L’onda autonomistica si è gonfiata ed è giunta a un livello al quale sembra difficile fermarla. Il governo centrale ha prima chiesto e ottenuto una sentenza della Corte Costituzionale che dichiara illegale il referendum catalano predisposto per il 1 ottobre. Poi, è intervenuto perquisendo uffici, addirittura arrestando alcune delle autorità catalane, annunciando il blocco del trasferimento di fondi da Madrid a Barcellona. Mariano Rajoy, esponente del Partito popolare e Presidente del governo spagnolo (di minoranza poiché ha bisogno dei voti di altri partiti), vuole fermamente mantenere l’unitarietà della Spagna.
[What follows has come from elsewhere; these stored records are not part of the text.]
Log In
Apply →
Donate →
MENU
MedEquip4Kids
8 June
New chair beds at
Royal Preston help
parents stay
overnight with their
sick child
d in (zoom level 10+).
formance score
Al tempo stesso, teme il contagio di una vittoria degli indipendentisti catalani su altre regioni del paese: le Canarie, la Galizia, i Paesi Baschi, l’Andalusia. Non è detto che gli indipendentisti catalani vincano. Infatti, la Catalogna ha, proprio grazie alle opportunità che offre, attratto molti immigranti dal resto della Spagna che il catalano probabilmente non l’hanno imparato, la cui storia e cultura sono sicuramente non-catalane, che non possono avere l’orgoglio dei catalani da sempre o da qualche generazione. Però, Rajoy e probabilmente con lui il resto della Spagna preferirebbero non correre il rischio di una sconfitta dalle conseguenze imprevedibili, ma neppure di una vittoria, che sarebbe comunque alquanto risicata, di coloro che desiderano rimanere con la Spagna.
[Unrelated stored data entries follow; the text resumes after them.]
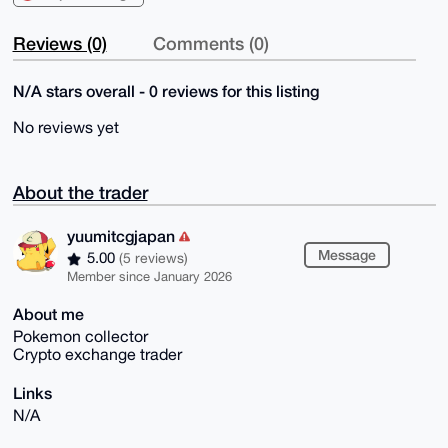
Reviews (0)
Comments (0)
N/A stars overall - 0 reviews for this listing
No reviews yet
About the trader
yuumitcgjapan
Message
5.00
(5 reviews)
Member since January 2026
About me
Pokemon collector
Crypto exchange trader
Links
N/A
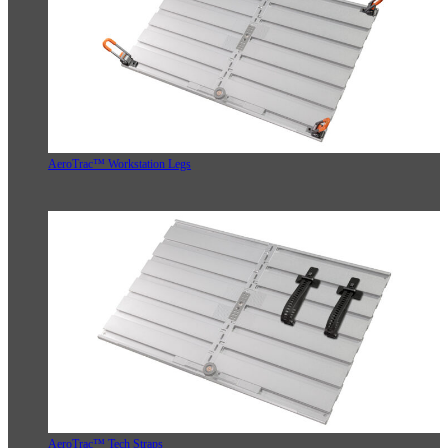
AeroTrac™ Workstation Legs
AeroTrac™ Tech Straps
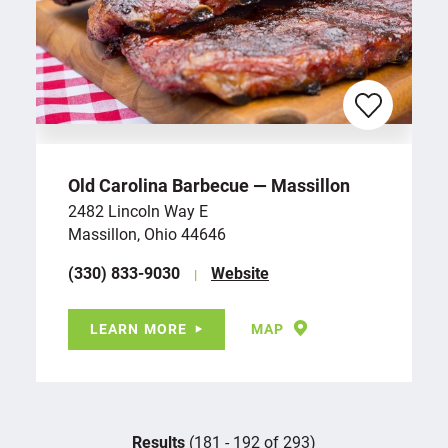
Old Carolina Barbecue — Massillon
2482 Lincoln Way E
Massillon, Ohio 44646
(330) 833-9030
Website
LEARN MORE
MAP
Results
(181 - 192 of 293)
Non è il caso di fantasticare già sulle conseguenze del distacco della Catalogna da Madrid, per esempio, pensando a inevitabili negoziati per la (ri-)adesione all’Unione Europea, la cui voce non si è ancora sentita, ma le cui preoccupazioni sono note. Non vorrei neppure pensare ad affetti domino: nuovo referendum scozzese argomentato anche per non seguire l’Inghilterra nella Brexit; magari persino il rilancio dei padani ovvero dei Lombardo-Veneti che abbandonerebbero il recente “sovranismo” per tornare all’antico sogno indipendentista/secessionista. Qualcuno potrebbe obiettare che tutti questi eventuali sviluppi configurerebbero un esito di cui si è a lungo dibattuto nel passato: l’Europa delle regioni. In parte, quell’esito è stato conseguito attraverso l’applicazione del principio di sussidiarietà grazie al quale l’Unione ha garantito ampia autonomia ai governi locali che avessero le capacità di adempiere ai loro compiti con successo, intervenendo a loro sostegno soltanto in via sussidiaria. La sfida catalana fuoriesce dal quadro dell’Europa delle regioni. Consiste/rebbe, invece, nel ridimensionamento di uno Stato membro, la Spagna, e nella creazione di un nuovo Stato-Nazione, per l’appunto, la Catalogna libera e indipendente. Tempi oscuri e difficili si preannunciano.